There was a time when I worked in the Box Office of the House of Blues Sunset Strip where I developed a maddeningly dysfunctional relationship with a female co-worker that was very similar to that of Fred Sanford and Aunt Esther or maybe Drew Carey and Mimi whereas we would spike hurtful jabs to each other at any given moment during the course of the day. The goal being, to see who can disrespect the other the most, converting them into a pile of broken bones and dreams. During one particular exchange in which my nemesis commented on the sanity of people who lowered themselves to sleep with me, I lobbed back that the last person to sleep with her had to be lowered into the ground. Stunned, she kept repeating that she couldn't believe that I said that, then ushered in a hideous silence that flooded the box office for an uncomfortable amount of time. She later revealed that the last person she slept with was her husband and he had indeed... died. After excusing myself from the box office and ingesting a couple of sticks of nicotine and a shot of Cuervo I subsequently apologized saying that I had no idea her husband had passed. I have always remembered this exchange when people talk about the boundaries of humor. Even with MaleMediaMind, one of the initial questions asked when I first came on board was, "What, if anything, is too serious to joke about?" And while many of my compatriots felt that nothing can not be shellacked with the gloss of humor, I have always maintained that timing is everything, some things actually are sacred, you just don't call a 9 year old a cunt, and you don't make fun of someone's recently deceased husband.  And if I were to use the experience as a microcosmic view of the boundaries and sensitivities of a comedy inclined world, I think it would be best to swing for the rafters and be as provocative as possible. If you break something, be adult enough to admit it and apologize for it. And if someone breaks you,  be adult enough to accept their apology. And the next time you're up to bat, try not to swing in that same direction again. I guess the goal is to always keep playing with each other and not let our own sensitivities and egos stop the game. 

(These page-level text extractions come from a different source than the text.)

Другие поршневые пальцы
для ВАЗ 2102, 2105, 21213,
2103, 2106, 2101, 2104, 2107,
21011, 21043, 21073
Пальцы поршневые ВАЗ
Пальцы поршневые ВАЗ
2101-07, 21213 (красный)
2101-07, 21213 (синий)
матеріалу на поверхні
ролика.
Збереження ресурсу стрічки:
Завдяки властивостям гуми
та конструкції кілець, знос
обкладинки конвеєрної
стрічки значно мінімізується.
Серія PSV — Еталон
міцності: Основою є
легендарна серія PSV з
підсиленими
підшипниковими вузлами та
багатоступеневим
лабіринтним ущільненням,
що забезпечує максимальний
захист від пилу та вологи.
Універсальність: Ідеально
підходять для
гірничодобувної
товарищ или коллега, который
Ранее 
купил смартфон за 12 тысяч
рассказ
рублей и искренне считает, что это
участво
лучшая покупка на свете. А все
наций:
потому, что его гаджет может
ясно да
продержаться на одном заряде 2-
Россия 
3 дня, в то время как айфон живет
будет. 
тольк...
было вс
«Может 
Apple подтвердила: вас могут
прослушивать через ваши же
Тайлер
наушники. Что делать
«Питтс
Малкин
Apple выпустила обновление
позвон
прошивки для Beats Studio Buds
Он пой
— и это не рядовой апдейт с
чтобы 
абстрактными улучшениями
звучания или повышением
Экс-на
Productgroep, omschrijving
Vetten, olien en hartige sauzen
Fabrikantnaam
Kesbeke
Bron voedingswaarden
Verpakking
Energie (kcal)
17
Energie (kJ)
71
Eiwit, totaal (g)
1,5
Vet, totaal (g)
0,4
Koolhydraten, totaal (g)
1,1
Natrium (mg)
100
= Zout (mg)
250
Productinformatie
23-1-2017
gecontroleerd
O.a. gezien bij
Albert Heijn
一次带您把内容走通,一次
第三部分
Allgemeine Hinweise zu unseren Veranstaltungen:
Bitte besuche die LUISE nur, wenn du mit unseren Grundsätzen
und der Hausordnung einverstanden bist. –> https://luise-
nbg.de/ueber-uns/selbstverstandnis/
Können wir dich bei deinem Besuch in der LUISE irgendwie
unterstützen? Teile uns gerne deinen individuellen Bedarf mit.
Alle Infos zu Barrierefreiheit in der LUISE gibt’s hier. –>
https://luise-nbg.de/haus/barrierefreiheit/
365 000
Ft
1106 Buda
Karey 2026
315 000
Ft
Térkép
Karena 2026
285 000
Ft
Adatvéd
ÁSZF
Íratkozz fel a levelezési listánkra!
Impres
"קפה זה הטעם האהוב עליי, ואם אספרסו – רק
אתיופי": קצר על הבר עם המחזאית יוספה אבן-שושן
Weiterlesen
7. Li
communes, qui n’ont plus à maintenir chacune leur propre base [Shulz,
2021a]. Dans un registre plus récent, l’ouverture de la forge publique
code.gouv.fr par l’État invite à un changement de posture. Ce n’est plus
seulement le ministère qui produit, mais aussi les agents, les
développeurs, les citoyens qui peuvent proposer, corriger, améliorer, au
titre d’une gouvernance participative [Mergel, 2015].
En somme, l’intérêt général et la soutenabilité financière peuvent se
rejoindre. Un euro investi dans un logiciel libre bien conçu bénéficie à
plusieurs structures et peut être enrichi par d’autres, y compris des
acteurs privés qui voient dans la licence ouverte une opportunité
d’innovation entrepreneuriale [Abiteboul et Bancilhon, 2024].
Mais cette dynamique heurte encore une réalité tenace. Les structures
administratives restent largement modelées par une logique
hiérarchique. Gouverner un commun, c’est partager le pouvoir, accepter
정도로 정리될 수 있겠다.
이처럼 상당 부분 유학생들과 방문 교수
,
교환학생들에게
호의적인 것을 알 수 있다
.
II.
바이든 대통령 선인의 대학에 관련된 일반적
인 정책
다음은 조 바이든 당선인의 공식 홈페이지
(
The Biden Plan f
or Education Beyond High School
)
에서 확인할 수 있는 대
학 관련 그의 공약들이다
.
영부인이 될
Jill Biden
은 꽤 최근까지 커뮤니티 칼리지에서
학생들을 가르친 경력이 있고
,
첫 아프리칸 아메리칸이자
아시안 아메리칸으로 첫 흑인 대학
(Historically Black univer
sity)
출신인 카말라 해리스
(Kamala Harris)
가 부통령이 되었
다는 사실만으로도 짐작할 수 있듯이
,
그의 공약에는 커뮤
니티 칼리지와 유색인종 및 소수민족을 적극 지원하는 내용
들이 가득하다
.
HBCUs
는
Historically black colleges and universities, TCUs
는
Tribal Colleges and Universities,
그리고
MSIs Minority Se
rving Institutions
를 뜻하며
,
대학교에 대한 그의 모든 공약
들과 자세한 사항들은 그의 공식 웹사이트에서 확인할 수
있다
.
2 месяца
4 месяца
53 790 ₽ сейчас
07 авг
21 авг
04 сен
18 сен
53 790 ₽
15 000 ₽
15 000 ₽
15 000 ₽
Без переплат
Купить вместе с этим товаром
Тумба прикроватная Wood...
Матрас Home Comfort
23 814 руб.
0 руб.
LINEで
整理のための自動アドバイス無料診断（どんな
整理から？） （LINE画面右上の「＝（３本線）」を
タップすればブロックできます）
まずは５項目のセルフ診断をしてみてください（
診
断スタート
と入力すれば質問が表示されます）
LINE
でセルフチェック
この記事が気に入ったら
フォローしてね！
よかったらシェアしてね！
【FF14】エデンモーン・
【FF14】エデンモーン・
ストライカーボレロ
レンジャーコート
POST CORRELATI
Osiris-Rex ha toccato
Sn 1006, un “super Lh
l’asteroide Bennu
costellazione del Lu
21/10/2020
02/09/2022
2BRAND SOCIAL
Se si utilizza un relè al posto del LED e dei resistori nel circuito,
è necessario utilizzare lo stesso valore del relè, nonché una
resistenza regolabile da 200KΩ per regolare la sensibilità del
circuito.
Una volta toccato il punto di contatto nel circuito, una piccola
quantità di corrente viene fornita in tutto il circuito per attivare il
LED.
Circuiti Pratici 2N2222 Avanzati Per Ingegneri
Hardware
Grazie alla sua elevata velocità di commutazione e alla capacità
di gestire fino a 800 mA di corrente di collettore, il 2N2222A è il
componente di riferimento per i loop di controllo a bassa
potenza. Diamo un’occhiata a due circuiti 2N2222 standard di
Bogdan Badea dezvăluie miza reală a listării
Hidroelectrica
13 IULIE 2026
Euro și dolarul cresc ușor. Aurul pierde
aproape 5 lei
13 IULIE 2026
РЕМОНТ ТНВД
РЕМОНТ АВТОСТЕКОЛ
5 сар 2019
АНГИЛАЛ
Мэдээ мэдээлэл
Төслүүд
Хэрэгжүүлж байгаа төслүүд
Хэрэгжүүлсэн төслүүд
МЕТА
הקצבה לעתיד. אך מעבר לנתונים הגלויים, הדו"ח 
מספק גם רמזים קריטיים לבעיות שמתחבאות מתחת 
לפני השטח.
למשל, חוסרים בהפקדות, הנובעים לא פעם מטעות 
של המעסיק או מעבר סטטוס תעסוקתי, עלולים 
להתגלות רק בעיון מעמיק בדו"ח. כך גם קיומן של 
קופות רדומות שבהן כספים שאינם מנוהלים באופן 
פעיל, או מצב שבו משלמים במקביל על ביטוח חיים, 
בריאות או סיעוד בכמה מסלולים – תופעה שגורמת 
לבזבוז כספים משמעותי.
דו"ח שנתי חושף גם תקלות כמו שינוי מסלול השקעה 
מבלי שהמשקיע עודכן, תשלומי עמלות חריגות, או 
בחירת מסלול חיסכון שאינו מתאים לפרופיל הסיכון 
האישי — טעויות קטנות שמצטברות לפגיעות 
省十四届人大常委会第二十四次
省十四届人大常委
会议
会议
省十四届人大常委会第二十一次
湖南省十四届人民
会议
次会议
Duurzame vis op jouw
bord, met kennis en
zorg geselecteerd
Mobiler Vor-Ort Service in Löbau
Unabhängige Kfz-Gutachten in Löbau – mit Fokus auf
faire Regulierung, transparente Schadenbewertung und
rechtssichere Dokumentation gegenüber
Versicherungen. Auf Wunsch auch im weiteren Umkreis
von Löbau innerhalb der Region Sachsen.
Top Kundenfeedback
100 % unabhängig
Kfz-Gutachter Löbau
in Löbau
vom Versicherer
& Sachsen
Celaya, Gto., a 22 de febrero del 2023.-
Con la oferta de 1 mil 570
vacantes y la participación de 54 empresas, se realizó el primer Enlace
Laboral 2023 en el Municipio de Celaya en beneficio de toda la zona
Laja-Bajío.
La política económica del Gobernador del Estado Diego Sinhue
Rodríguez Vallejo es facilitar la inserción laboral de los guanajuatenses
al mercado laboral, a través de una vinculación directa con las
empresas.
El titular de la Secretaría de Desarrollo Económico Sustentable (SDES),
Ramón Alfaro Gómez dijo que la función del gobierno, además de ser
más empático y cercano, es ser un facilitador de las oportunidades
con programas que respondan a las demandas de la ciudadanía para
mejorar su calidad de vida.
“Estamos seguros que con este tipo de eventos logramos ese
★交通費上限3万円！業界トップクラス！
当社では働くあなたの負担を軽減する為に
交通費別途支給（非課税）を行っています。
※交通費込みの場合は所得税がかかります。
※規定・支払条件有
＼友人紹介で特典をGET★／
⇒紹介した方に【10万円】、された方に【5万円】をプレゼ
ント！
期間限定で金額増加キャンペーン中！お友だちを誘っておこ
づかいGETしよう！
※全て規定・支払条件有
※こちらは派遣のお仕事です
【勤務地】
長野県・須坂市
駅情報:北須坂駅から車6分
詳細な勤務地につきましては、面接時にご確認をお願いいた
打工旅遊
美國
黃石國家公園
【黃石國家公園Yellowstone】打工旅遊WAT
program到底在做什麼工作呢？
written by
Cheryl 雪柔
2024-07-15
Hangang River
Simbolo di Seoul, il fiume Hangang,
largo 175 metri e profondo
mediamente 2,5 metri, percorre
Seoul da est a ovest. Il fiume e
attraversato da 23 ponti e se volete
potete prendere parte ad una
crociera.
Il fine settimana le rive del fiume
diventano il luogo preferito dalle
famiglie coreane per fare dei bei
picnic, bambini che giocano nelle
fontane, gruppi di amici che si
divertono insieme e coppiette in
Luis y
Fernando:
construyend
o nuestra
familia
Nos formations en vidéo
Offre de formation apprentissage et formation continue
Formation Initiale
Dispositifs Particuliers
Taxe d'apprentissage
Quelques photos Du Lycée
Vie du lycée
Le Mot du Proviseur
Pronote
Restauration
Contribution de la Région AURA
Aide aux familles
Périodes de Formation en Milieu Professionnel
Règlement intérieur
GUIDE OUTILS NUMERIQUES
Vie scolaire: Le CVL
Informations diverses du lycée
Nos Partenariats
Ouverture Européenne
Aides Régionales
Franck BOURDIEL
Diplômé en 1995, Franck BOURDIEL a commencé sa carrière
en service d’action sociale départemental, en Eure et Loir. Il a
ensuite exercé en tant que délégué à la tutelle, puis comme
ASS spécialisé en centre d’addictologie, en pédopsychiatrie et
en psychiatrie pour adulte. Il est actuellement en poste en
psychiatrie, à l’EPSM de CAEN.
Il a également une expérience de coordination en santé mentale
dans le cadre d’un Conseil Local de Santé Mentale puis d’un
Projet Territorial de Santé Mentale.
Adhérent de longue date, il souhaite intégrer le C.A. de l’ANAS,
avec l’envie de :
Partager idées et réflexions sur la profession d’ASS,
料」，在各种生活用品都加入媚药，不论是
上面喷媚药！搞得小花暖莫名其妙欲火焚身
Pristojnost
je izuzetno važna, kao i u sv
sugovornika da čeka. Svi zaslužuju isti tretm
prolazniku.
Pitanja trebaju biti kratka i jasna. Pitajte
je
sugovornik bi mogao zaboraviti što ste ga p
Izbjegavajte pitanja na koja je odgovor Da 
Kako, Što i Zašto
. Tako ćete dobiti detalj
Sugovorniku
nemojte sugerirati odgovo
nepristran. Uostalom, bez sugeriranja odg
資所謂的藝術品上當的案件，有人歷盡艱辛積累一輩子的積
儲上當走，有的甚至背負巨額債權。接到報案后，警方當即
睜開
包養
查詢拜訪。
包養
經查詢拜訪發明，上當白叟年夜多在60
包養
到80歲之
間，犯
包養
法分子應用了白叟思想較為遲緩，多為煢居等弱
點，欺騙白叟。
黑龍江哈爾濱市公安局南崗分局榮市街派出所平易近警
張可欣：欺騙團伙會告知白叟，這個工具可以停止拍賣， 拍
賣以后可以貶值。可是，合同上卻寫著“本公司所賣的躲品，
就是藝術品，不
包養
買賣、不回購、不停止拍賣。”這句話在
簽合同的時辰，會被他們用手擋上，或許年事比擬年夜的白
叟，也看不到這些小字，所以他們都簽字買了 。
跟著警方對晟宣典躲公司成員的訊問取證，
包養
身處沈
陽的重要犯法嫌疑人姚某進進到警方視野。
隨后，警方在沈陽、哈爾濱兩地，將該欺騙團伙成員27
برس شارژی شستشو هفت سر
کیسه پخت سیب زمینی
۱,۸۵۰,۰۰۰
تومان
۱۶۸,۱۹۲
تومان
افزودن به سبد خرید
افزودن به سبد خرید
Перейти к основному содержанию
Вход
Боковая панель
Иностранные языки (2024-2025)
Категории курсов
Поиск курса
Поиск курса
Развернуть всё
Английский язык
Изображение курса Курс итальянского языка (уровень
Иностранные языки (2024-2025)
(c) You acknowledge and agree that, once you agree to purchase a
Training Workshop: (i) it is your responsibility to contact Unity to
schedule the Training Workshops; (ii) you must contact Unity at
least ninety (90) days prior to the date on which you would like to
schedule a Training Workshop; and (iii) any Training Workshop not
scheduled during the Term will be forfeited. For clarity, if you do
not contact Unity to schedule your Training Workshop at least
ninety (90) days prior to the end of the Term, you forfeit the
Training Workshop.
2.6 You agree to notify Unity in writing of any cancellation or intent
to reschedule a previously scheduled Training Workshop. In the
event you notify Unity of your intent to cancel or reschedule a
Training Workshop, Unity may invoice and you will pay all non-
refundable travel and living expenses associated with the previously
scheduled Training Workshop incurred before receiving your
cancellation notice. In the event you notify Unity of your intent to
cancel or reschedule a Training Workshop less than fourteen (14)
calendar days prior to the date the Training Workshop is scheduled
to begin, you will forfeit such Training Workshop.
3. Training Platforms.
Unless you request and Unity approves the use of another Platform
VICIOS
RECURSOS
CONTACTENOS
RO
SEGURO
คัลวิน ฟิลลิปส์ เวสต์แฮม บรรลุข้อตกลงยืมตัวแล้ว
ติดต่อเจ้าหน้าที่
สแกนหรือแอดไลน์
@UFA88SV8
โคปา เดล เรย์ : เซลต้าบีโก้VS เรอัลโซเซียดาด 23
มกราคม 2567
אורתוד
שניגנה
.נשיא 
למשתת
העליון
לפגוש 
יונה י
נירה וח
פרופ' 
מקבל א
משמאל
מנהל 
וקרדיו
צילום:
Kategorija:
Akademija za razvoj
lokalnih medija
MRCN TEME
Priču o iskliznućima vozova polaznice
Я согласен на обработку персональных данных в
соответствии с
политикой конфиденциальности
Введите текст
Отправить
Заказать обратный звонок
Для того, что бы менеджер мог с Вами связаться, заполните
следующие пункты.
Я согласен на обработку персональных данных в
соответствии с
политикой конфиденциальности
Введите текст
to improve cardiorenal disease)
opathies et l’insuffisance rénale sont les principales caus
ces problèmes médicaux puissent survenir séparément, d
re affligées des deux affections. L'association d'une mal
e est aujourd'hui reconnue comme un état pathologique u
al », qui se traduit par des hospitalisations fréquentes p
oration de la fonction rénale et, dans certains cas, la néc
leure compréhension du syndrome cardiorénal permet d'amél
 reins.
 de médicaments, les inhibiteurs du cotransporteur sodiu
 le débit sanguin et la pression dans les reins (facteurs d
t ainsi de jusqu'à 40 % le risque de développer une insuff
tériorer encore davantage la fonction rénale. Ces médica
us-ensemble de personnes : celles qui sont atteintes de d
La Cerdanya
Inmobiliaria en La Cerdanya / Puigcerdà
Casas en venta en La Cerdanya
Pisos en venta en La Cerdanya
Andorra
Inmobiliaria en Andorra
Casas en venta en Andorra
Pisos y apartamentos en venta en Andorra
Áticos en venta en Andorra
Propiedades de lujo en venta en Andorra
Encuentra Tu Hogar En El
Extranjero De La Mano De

Coincidentally she did accept my apology then went on to explain how if I ever did get plastic surgery to make sure they switched my ass and my face back to their original positions. I retorted that she just wanted me to do that so she wouldn't have to bend over so much to kiss my ass. Again, I do believe some things actually are sacred and should not be touched. But I think with humor, you can figure out why... and move on.